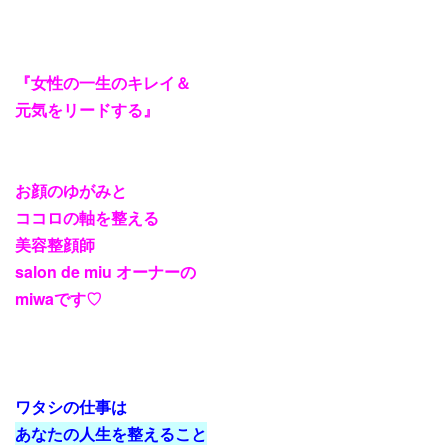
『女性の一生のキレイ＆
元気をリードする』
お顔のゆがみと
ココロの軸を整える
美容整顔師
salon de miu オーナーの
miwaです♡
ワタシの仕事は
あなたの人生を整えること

################

Repeat all of the entries word for word, but omit the pictures.

**SOLUTION TO THIS EXERCISE**
『女性の一生のキレイ＆
元気をリードする』
お顔のゆがみと
ココロの軸を整える
美容整顔師
salon de miu オーナーの
miwaです♡
ワタシの仕事は
あなたの人生を整えること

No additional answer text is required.